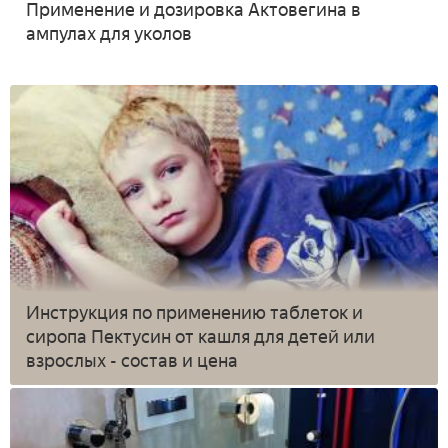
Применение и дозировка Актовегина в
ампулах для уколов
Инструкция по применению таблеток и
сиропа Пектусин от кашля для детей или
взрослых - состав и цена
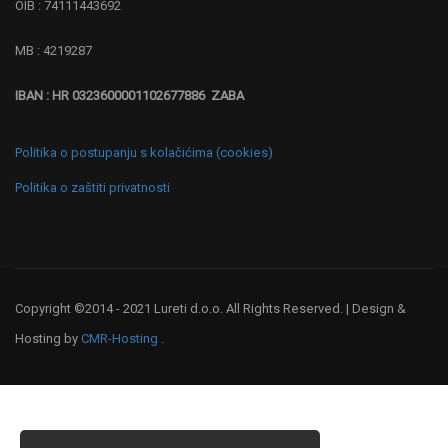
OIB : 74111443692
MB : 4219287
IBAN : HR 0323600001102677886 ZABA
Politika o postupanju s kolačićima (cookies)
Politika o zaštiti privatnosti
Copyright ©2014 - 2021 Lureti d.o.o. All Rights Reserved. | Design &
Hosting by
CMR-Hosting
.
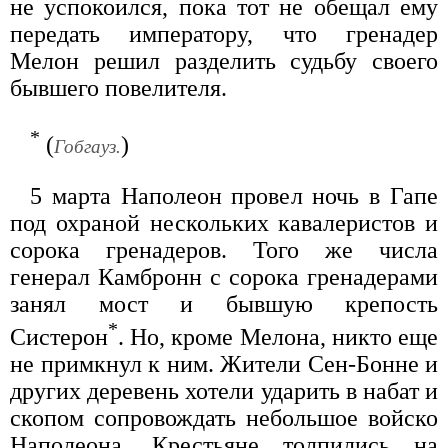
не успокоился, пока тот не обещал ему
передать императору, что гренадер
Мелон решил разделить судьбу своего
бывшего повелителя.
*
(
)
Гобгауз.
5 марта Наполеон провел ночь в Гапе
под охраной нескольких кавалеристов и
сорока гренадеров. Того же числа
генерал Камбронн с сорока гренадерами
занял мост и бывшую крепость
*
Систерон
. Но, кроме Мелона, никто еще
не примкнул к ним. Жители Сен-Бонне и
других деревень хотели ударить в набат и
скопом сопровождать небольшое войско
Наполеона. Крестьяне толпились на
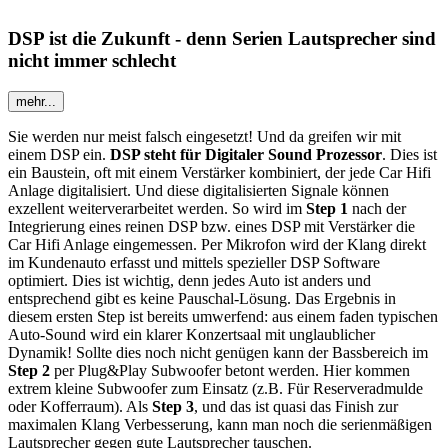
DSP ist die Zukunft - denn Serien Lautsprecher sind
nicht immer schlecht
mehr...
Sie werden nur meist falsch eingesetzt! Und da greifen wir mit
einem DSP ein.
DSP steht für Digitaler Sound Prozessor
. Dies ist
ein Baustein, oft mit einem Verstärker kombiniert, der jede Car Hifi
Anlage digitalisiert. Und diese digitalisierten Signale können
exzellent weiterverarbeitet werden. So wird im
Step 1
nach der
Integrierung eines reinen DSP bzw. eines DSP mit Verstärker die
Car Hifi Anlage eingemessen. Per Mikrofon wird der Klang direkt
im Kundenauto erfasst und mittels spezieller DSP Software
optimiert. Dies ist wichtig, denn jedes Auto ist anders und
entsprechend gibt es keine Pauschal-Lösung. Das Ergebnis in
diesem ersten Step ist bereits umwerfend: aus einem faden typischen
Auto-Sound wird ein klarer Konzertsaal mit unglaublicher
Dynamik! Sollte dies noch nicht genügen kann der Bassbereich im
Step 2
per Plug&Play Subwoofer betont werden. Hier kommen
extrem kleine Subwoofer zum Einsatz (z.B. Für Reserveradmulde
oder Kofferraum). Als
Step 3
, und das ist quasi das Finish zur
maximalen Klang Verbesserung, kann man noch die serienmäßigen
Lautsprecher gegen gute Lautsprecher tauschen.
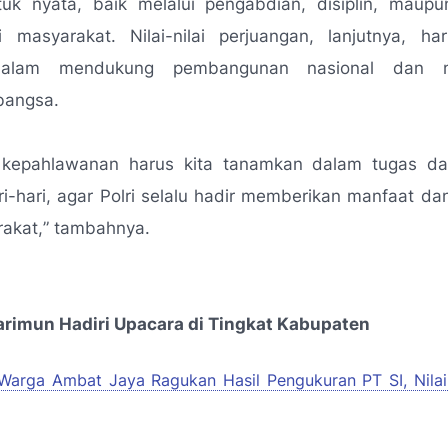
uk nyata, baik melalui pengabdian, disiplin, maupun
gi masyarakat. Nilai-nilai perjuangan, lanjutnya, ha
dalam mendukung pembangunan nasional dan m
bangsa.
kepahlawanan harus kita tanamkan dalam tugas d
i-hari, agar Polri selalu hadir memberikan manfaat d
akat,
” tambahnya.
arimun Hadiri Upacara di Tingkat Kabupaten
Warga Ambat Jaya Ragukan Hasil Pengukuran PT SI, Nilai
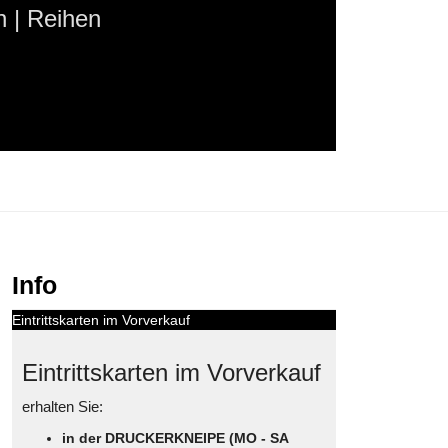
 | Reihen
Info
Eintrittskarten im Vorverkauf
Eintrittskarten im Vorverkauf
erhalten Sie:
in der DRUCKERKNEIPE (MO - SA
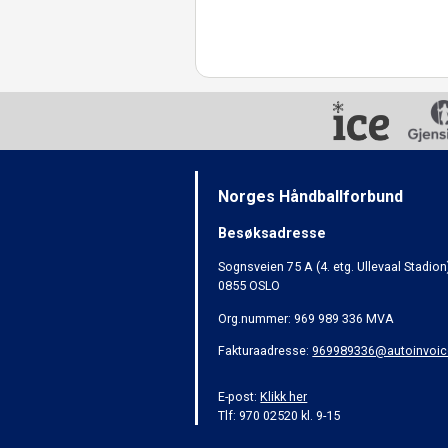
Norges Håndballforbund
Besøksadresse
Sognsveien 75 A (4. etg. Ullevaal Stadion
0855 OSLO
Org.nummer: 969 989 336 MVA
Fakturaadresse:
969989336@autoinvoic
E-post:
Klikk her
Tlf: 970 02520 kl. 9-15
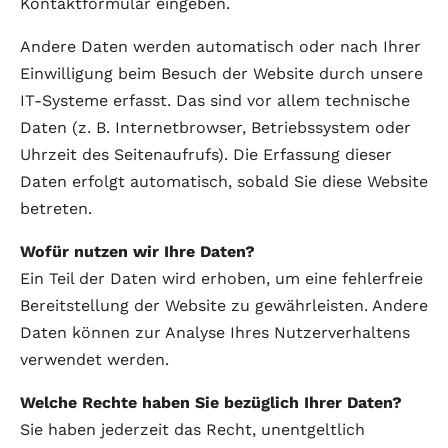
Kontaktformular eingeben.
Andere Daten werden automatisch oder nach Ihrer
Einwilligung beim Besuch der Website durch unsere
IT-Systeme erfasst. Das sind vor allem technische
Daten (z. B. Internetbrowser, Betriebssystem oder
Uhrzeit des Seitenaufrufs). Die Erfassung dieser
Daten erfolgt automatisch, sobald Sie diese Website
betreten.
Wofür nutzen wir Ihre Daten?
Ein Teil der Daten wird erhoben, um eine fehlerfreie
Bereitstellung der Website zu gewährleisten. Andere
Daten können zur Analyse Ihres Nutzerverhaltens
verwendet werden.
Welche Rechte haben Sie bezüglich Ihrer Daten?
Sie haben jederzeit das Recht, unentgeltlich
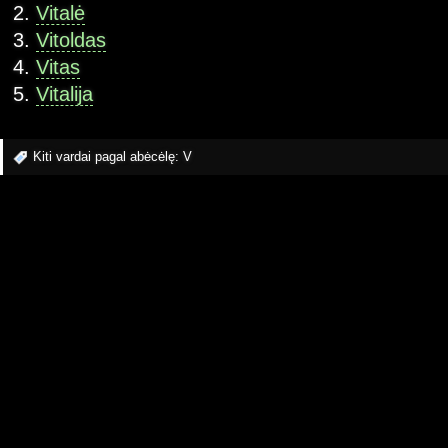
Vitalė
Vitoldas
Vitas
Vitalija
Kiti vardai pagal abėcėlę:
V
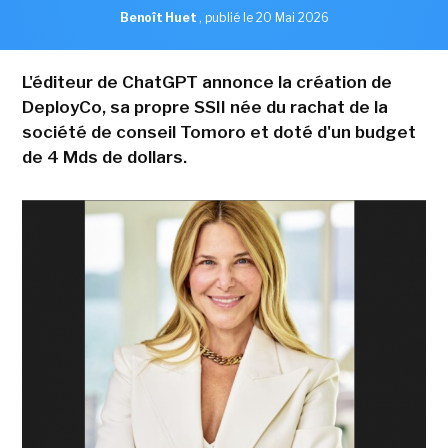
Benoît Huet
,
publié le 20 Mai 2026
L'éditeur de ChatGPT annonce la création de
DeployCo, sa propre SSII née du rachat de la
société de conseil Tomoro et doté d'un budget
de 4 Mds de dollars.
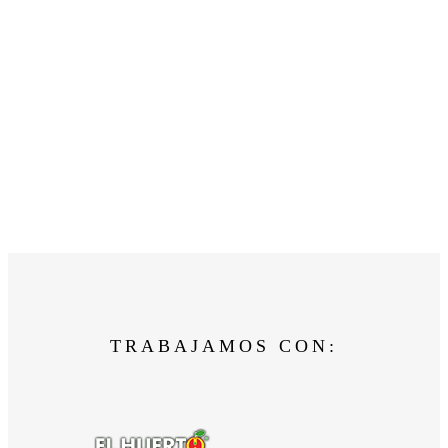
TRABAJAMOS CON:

===============

Lines holding "dalam": give how many there are in the entries above, and nothing more.

2